Simons Symposium 2014 — Day 4

[Editor's note -- just a reminder that these daily updates are almost entirely thanks to Li-Yang Tan.]

The first speaker of the day was Sergey Bobkov, who spoke about concentration on the cube and its relationship with various isoperimetric problems, including highlights of his own work.

Suppose we endow the continuous unit cube $[0,1]^n$ with the scaled Lebesgue measure $\mathbf{P}$; we will be interested in concentration inequalities like the following: for all measurable $A\subseteq \mathbb{R}^n$ of density $\mathbf{P}(A) \ge 1/2$ and $r > 0$,

\begin{equation}\mathbf{P}(A + rB_2) \ge 1-e^{-cr^2}, \label{bobkov}\end{equation}

where $c > 0$ is a universal constant ($c$ can be taken to be $\pi$ in this case), $B_2$ is the open Euclidean ball of unit radius centered at the origin, and $+$ is the Minkowski sum. (The analogous statement is false for the discrete cube $\{0,1\}^n$, though Talagrand has shown that it holds when $A$ or $\overline{A}$ is convex.) Here $A+rB_2$ is the enlargement of $A$ that one obtains by taking every point in $x\in A$ and also including its $r$-neighborhood of all $y\in A$ at distance $\| x-y\|_2 < r$ from $a$, and so (\ref{bobkov}) says that $A$ along with its $r$-neighborhood fills up almost all of $[0,1]^n$.  Concentration inequalities like theses are well-known to be intimately related to various isoperimetric problems: measures $\mu$ that satisfy the Poincaré and Log-Sobolev inequalities enjoy good concentration properties, and implications in the reverse direction have been established as well. (Incidentally, Sergey mentions that the isoperimetric problem of determining the sets $A\subseteq [0,1]^n$ of measure $1/2$ that minimize $\mathbf{P}(A+rB_2)$ remains open.)

Sergey presented two concentration inequalities of this flavor with respect to other measures and notions of enlargement/neighborhood, both of which appear in a 2010 paper of his.
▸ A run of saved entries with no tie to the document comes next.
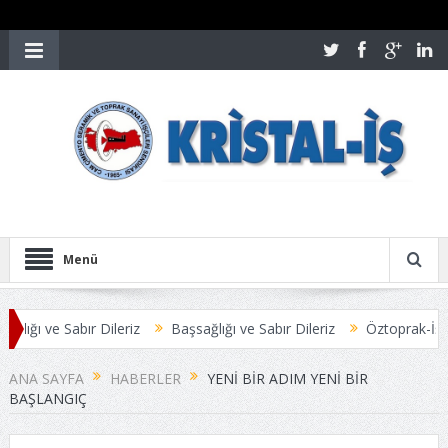
Menü
 ve Sabır Dileriz
Başsağlığı ve Sabır Dileriz
Öztoprak-İş Yönetici
 SONUÇLANDI
Üyelerimize Duyuru
ANA SAYFA
HABERLER
YENİ BİR ADIM YENİ BİR
BAŞLANGIÇ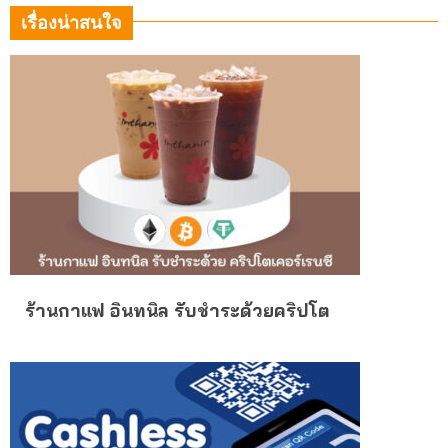
เรื่องน่าสนใจ
ร้านกาแฟ อินทนิล รับชำระด้วยคริปโต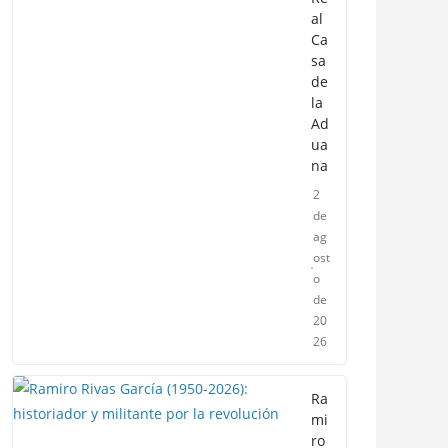
al
Ca
sa
de
la
Ad
ua
na
2
de
ag
ost
o
de
20
26
Ra
mi
ro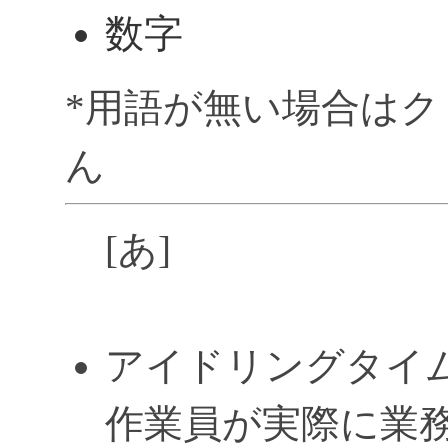
数字
*用語が無い場合は
ん
[あ]
アイドリングタイム / I
作業員が実際に業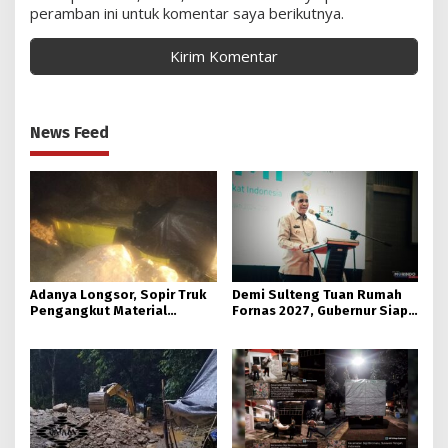
peramban ini untuk komentar saya berikutnya.
News Feed
Adanya Longsor, Sopir Truk
Demi Sulteng Tuan Rumah
Pengangkut Material
Fornas 2027, Gubernur Siap
Tambang Poboya jadi
Hidupkan Lagi Hutan Kota
Korban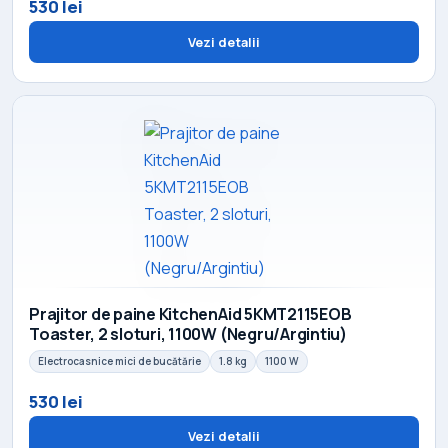
530 lei
Vezi detalii
Prajitor de paine KitchenAid 5KMT2115EOB
Toaster, 2 sloturi, 1100W (Negru/Argintiu)
Electrocasnice mici de bucătărie
1.8 kg
1100 W
530 lei
Vezi detalii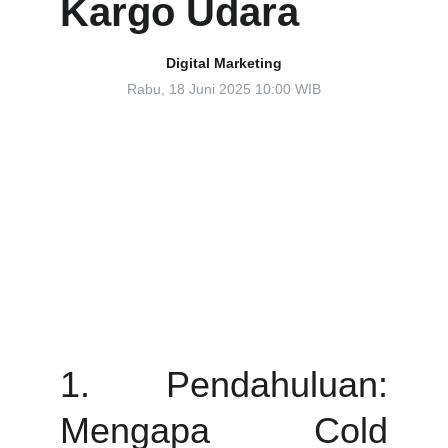
Kargo Udara
Digital Marketing
Rabu, 18 Juni 2025 10:00 WIB
1. Pendahuluan:
Mengapa Cold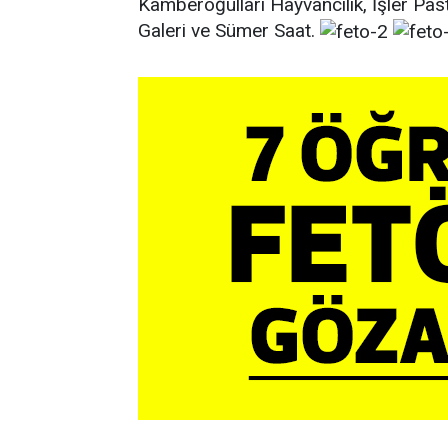
Kamberoğulları Hayvancılık, İşler Pa
Galeri ve Sümer Saat.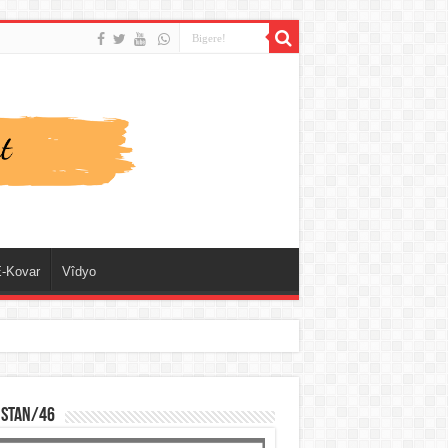
-Kovar
Vîdyo
ISTAN/46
First, if $A\subseteq [0,1]^n$ is permutation invariant (i.e. if $x\in A$ then $(x_{\pi(1)},\ldots,x_{\pi(n)})\in A$ for all permutations $\pi \in S_n)$ and $\mathbf{P}(A) \ge 1/2$, then for all $r > 0$,

\[ \mathbf{P}(A + rB_\infty) \ge 1-e^{-cnr^2}, \]

where again $c > 0$ is a universal constant and now $B_\infty$ is the unit $\ell_\infty$-ball.  Note that since

\[ A + \frac{r}{\sqrt{n}} B_\infty \subset A + rB_2, \]

this is a sharpening of (\ref{bobkov}) for permutation invariant sets $A$. An equivalent functional formulation is the following: let $f:[0,1]^n\to\mathbb{R}$ be permutation invariant and suppose $|f(x)-f(y)| \le \|x-y\|_\infty$ for all $x,y\in[0,1]^n$. Then for all $r > 0$,

\[ \mathbf{P}\{|f-\mathbb{E}[f]|> r\}\le 2e^{-cnr^2}.\]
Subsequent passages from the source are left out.